The Deli Time Divide

I love living in Lambertville. It's a walkable town, where I can park my car for the weekend and never move it. There is an assortment of great restaurants, coffee shops and art galleries.

It's got the old time charm with antique shops, cool historic houses and a hopping Halloweenville.


It's far enough north of Trenton to not be included in many people's dividing line, but far enough west to provoke debate.

But there is one thing I haven't gotten used to here and in the surrounding areas:

The time it takes to make a breakfast or lunch sandwich.

After living in North Jersey for 6 years, I have become preconditioned, and may never be able to go back.

In Hoboken, every morning I got coffee and a sandwich at JP's Bagel Express and was in and out in a flash. In Maplewood, it was Bagel Chateau. I grabbed some grub and had just enough time to talk to the local fixtures about the NFL scores, trades and predictions for the week.

For lunch, I've been pampered by Millburn Deli. It's the most unbelievable delicatessen I've ever been to in my life. During busy times, you take a number and are still served quickly. Order a Gobbler and you'll be greeted like Norm from Cheers. Or go on Thursday where the staff are wearing wacky hats.

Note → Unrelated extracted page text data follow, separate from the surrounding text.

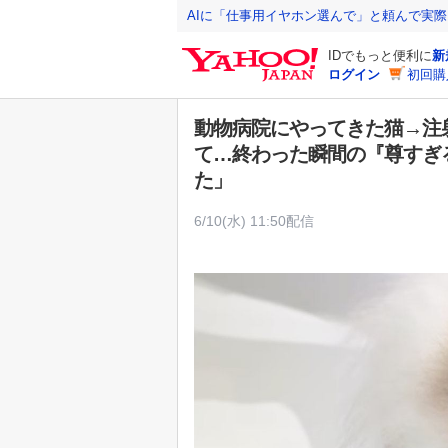
Y
AIに「仕事用イヤホン選んで」と頼んで実
a
IDでもっと便利に
新
h
ログイン
初回購
o
o
動物病院にやってきた猫→注
!
て…終わった瞬間の『尊すぎ
J
た」
A
P
6/10(水) 11:50配信
A
N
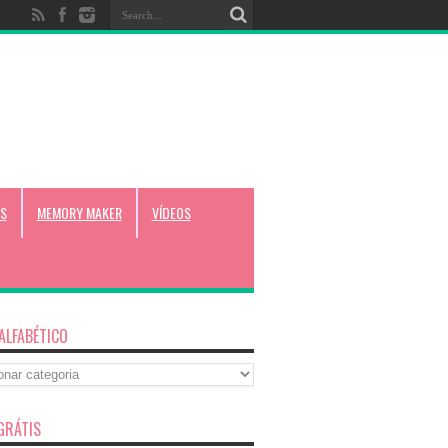
S
MEMORY MAKER
VÍDEOS
 ALFABÉTICO
co
GRÁTIS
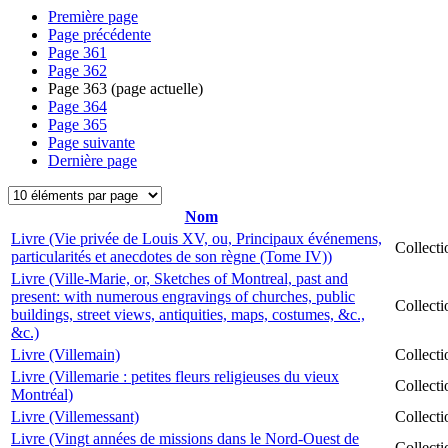
Première page
Page précédente
Page
361
Page
362
Page
363
(page actuelle)
Page
364
Page
365
Page suivante
Dernière page
Nom
Livre (Vie privée de Louis XV, ou, Principaux événemens,
Collect
particularités et anecdotes de son règne (Tome IV))
Livre (Ville-Marie, or, Sketches of Montreal, past and
present: with numerous engravings of churches, public
Collect
buildings, street views, antiquities, maps, costumes, &c.,
&c.)
Livre (Villemain)
Collect
Livre (Villemarie : petites fleurs religieuses du vieux
Collect
Montréal)
Livre (Villemessant)
Collect
Livre (Vingt années de missions dans le Nord-Ouest de
Collect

During my South Jersey days, I never got a deli sandwich so fast. One exception was the White House Sub Shop, but that is a tourist fixture and caters to a busy lunch crowd. So it's true, staffing size and proximity to a city matter. They can cross geographic or imaginary boundaries.

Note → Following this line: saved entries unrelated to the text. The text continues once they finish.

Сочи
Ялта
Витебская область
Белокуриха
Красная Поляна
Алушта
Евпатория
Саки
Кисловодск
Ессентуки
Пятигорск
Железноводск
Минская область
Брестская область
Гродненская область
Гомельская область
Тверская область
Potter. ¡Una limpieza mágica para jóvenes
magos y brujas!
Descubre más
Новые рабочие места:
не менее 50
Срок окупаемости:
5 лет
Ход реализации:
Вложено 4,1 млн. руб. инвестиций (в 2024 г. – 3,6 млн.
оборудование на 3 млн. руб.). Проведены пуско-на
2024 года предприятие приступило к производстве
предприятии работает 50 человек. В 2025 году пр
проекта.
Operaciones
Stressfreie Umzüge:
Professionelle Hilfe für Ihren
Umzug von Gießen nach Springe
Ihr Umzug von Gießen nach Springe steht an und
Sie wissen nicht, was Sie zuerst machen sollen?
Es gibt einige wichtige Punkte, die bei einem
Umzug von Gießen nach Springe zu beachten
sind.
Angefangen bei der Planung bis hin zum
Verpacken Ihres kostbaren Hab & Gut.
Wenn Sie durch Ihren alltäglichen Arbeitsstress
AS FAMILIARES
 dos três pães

However, the slow and sometimes excruciating wait times around here got me speculating. One of the biggest things people told me in New Jersey: the Movie interviews was that South Jersey was slower than North Jersey. However, many could never elaborate on what that meant.

Could it have been service time at delis?

Go ahead try it. Get a stopwatch and time your deli during a lunch or breakfast rush. Tweet it to me or post a comment here. Will we see a pattern?

As someone who is on the cusp on the Internet/ texting/ instant gratification generation, this may matter to many businesses bottom lines in the future . . .

2 comments:

Tim Evans said...

In South Jersey, the analysis is confounded somewhat by Wawa. Many people use the nearest Wawa as their default deli. And Wawa is quick. In fact, their ordering system is now automated, eliminating the need to "take a number" - it's truly a first-come, first-served system.

You may wish to remove Wawa from the comparison so as to focus on the more "authentic" experience of the corner deli, butin doing so you'd be excluding a seriously large percentage of all deli sandwich-ordering experiences in the southern half of the state!

Steve said...

I cannot disagree with anything Tim said. But if we remove the Wawa equation, what is left in South Jersey? Now THAT would be a fun map. Find areas out of reach of a Wawa for 5 miles and check out the places.